A tese de doutorado virou o livro Feitiço decente – Transformações do samba no Rio de Janeiro (1917-1933), lançado em 2001 pela editora Zahar. “É considerada uma obra essencial sobre o tema. Em sua análise, além da música, Sandroni levou em conta o panorama social e cultural da época”, acrescenta Prado, autor da tese de doutorado “Estruturas musicais do samba-enredo”. Defendida na Escola de Comunicações e Artes (ECA) da USP em 2018, com apoio da FAPESP, a pesquisa teve o livro de Sandroni como uma das principais referências bibliográficas.
Parceiro de Sandroni na vida acadêmica por mais de 20 anos, o etnomusicólogo Climério de Oliveira Santos, do Conservatório Pernambucano de Música e do Programa de Pós-graduação em Música da UFPE, enumera os inventários que o colega ajudou a produzir por meio da Associação Respeita Januário: sobre samba de roda do Recôncavo Baiano, forró, capoeira, caboclinho, cavalo-marinho e ciranda, entre outras manifestações da cultura nordestina. Nesses documentos, fazia questão de incluir a participação dos integrantes das manifestações culturais. “Ele se debruçou sobre tradições musicais que não eram abordadas pela musicologia clássica ocidental”, diz Santos.
Em plano de ação coordenado por Sandroni, a partir de pesquisa realizada no Recôncavo Baiano, o samba de roda da região foi declarado Patrimônio Cultural Imaterial do Brasil pelo Instituto do Patrimônio Histórico e Artístico Nacional (Iphan) em 2004. No ano seguinte, tornou-se Patrimônio Cultural Imaterial da Humanidade pela Organização das Nações Unidas para a Educação, a Ciência e a Cultura (Unesco). “Em 2019 começamos a elaborar o inventário do forró em Pernambuco para transformá-lo em patrimônio imaterial pelo Iphan, o que ocorreu em 2021”, completa Santos, um dos fundadores da Associação Respeita Januário.

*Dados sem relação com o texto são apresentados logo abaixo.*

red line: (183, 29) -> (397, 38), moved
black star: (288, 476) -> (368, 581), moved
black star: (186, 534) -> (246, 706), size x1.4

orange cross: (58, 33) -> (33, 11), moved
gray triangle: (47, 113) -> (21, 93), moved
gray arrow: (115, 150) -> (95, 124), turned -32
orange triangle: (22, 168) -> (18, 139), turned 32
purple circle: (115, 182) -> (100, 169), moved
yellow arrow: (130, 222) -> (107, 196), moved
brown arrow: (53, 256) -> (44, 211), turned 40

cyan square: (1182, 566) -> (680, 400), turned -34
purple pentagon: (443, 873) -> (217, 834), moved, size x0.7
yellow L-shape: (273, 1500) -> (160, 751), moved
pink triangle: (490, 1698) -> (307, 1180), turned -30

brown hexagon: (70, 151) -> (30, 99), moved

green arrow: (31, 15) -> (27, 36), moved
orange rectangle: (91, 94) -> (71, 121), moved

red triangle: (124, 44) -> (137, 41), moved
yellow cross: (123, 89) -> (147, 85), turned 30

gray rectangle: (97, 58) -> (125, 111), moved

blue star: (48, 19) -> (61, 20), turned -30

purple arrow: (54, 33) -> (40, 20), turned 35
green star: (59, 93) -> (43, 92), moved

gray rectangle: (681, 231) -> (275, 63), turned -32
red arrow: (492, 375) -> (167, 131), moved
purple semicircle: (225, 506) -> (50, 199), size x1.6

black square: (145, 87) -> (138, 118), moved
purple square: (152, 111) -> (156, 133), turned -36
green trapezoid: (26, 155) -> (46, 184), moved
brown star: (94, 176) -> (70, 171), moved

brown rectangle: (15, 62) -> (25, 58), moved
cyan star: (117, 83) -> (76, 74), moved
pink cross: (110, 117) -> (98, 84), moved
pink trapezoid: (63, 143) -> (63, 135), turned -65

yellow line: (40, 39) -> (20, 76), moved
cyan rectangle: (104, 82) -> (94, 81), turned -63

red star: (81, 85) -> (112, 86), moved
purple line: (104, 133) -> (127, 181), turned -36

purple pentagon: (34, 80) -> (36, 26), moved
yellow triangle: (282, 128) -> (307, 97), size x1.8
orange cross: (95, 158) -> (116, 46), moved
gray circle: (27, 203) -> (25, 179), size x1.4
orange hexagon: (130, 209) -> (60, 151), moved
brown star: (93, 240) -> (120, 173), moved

A musicóloga Suzel Reily, da Universidade Estadual de Campinas (Unicamp), destaca a atuação de Sandroni na consolidação do campo da etnomusicologia no Brasil. Em 2001, ele ajudou a fundar e foi o primeiro presidente da Associação Brasileira de Etnomusicologia (Abet). “É uma instituição muito importante para a formação de profissionais e no direcionamento da disciplina no Brasil”, avalia a musicóloga.
O pesquisador era também músico e compositor, com obras gravadas por cantores como a irmã Clara Sandroni, Adriana Calcanhotto e Milton Nascimento. Professor titular de etnomusicologia no Departamento de Música da UFPE por mais de 25 anos, ele passou como visitante por instituições como a Universidade do Texas, nos Estados Unidos, onde lecionou em 2006, e foi pesquisador no Centro Nacional de Pesquisa Científica (CNRS), na França, entre 2007 e 2008. Desde 2005, atuava ainda como docente no Programa de Pós-graduação em Música da UFPB. Ao saber que estava com câncer, em 2024 se transferiu da UFPE para a Universidade Federal do Rio de Janeiro (UFRJ), de modo a ficar perto da família. Deixa a mãe, Laura, e os irmãos Clara, Eduardo, Luciana e Paula.
A reportagem acima foi publicada com o título “Navegador de ritmos” na edição impressa nº 358 de novembro de 2025.